- EXERCISE -
Word for word, copy out the data below, omitting pictures.

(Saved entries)
---+---

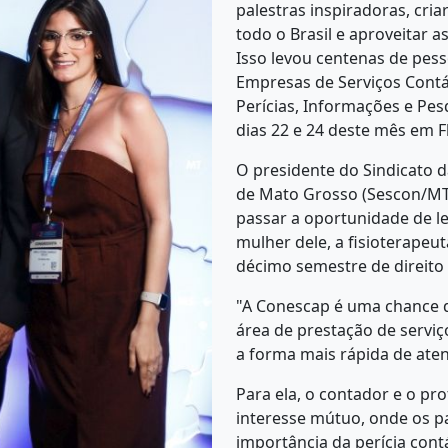
palestras inspiradoras, cri
todo o Brasil e aproveitar a
Isso levou centenas de pes
Empresas de Serviços Cont
Perícias, Informações e Pes
dias 22 e 24 deste mês em Fl
O presidente do Sindicato 
de Mato Grosso (Sescon/MT)
passar a oportunidade de lev
mulher dele, a fisioterapeuta
décimo semestre de direito 
"A Conescap é uma chance d
área de prestação de serviç
a forma mais rápida de aten
Para ela, o contador e o pr
interesse mútuo, onde os 
importância da perícia cont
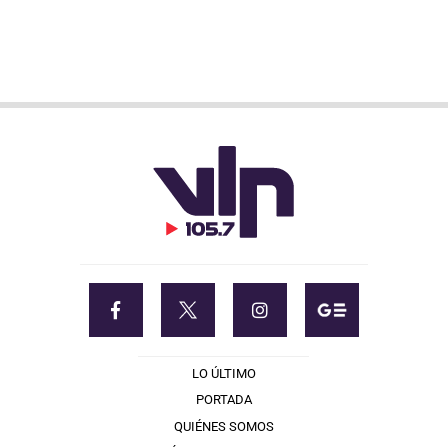
LO ÚLTIMO
PORTADA
QUIÉNES SOMOS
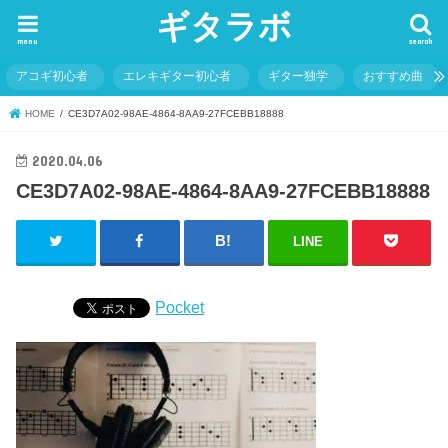
ギタラボ
menu
search
アコギ初心者
エレキギター初心者
ギター独学
おすすめ曲
HOME
CE3D7A02-98AE-4864-8AA9-27FCEBB18888
2020.04.06
CE3D7A02-98AE-4864-8AA9-27FCEBB18888
LINE
Pocket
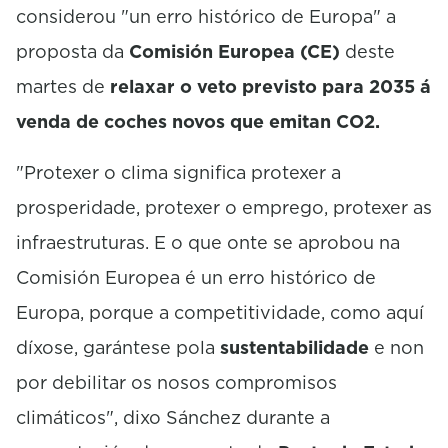
considerou "un erro histórico de Europa" a
proposta da
Comisión Europea (CE)
deste
martes de
relaxar o veto previsto para 2035 á
venda de coches novos que emitan CO2.
"Protexer o clima significa protexer a
prosperidade, protexer o emprego, protexer as
infraestruturas. E o que onte se aprobou na
Comisión Europea é un erro histórico de
Europa, porque a competitividade, como aquí
díxose, garántese pola
sustentabilidade
e non
por debilitar os nosos compromisos
climáticos", dixo Sánchez durante a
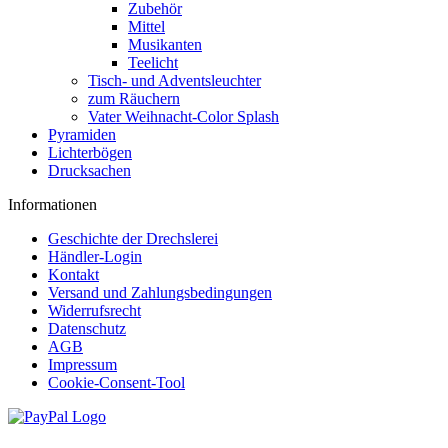
Zubehör
Mittel
Musikanten
Teelicht
Tisch- und Adventsleuchter
zum Räuchern
Vater Weihnacht-Color Splash
Pyramiden
Lichterbögen
Drucksachen
Informationen
Geschichte der Drechslerei
Händler-Login
Kontakt
Versand und Zahlungsbedingungen
Widerrufsrecht
Datenschutz
AGB
Impressum
Cookie-Consent-Tool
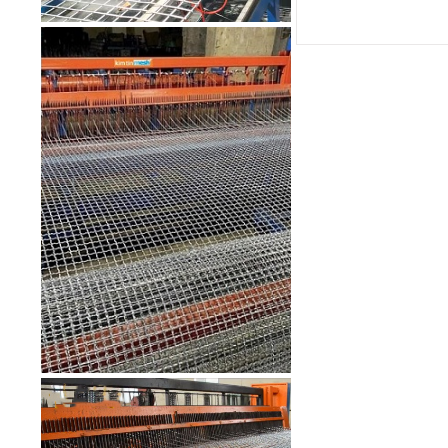
Lưới inox chống gián mắt nhỏ Kim
Tín 304 hàn ô 6x6mm sợi 0.5mm
khổ 1.2m
Mã SP: LKTH3040620
85.000 đ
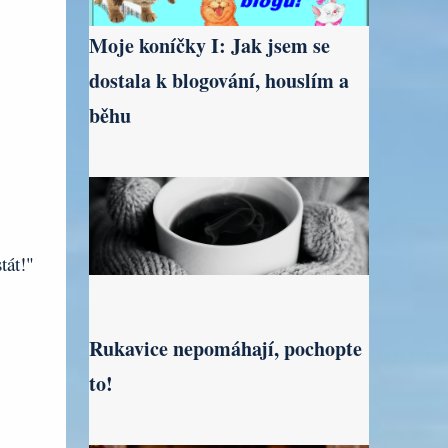
Moje koníčky I: Jak jsem se
dostala k blogování, houslím a
běhu
tát!"
Rukavice nepomáhají, pochopte
to!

---+---

- PROBLEM SOLUTION -
palestras inspiradoras, cri
todo o Brasil e aproveitar a
Isso levou centenas de pes
Empresas de Serviços Cont
Perícias, Informações e Pes
dias 22 e 24 deste mês em Fl
O presidente do Sindicato 
de Mato Grosso (Sescon/MT)
passar a oportunidade de lev
mulher dele, a fisioterapeuta
décimo semestre de direito 
"A Conescap é uma chance d
área de prestação de serviç
a forma mais rápida de aten
Para ela, o contador e o pr
interesse mútuo, onde os 
importância da perícia cont
LO ÚLTIMO
PORTADA
QUIÉNES SOMOS
ギタラボ
menu
search
アコギ初心者
エレキギター初心者
ギター独学
おすすめ曲
HOME
CE3D7A02-98AE-4864-8AA9-27FCEBB18888
2020.04.06
CE3D7A02-98AE-4864-8AA9-27FCEBB18888
LINE
Pocket
considerou "un erro histórico de Europa" a
proposta da
Comisión Europea (CE)
deste
martes de
relaxar o veto previsto para 2035 á
venda de coches novos que emitan CO2.
"Protexer o clima significa protexer a
prosperidade, protexer o emprego, protexer as
infraestruturas. E o que onte se aprobou na
Comisión Europea é un erro histórico de
Europa, porque a competitividade, como aquí
díxose, garántese pola
sustentabilidade
e non
por debilitar os nosos compromisos
climáticos", dixo Sánchez durante a
Zubehör
Mittel
Musikanten
Teelicht
Tisch- und Adventsleuchter
zum Räuchern
Vater Weihnacht-Color Splash
Pyramiden
Lichterbögen
Drucksachen
Informationen
Geschichte der Drechslerei
Händler-Login
Kontakt
Versand und Zahlungsbedingungen
Widerrufsrecht
Datenschutz
AGB
Impressum
Cookie-Consent-Tool
Lưới inox chống gián mắt nhỏ Kim
Tín 304 hàn ô 6x6mm sợi 0.5mm
khổ 1.2m
Mã SP: LKTH3040620
85.000 đ
Moje koníčky I: Jak jsem se
dostala k blogování, houslím a
běhu
tát!"
Rukavice nepomáhají, pochopte
to!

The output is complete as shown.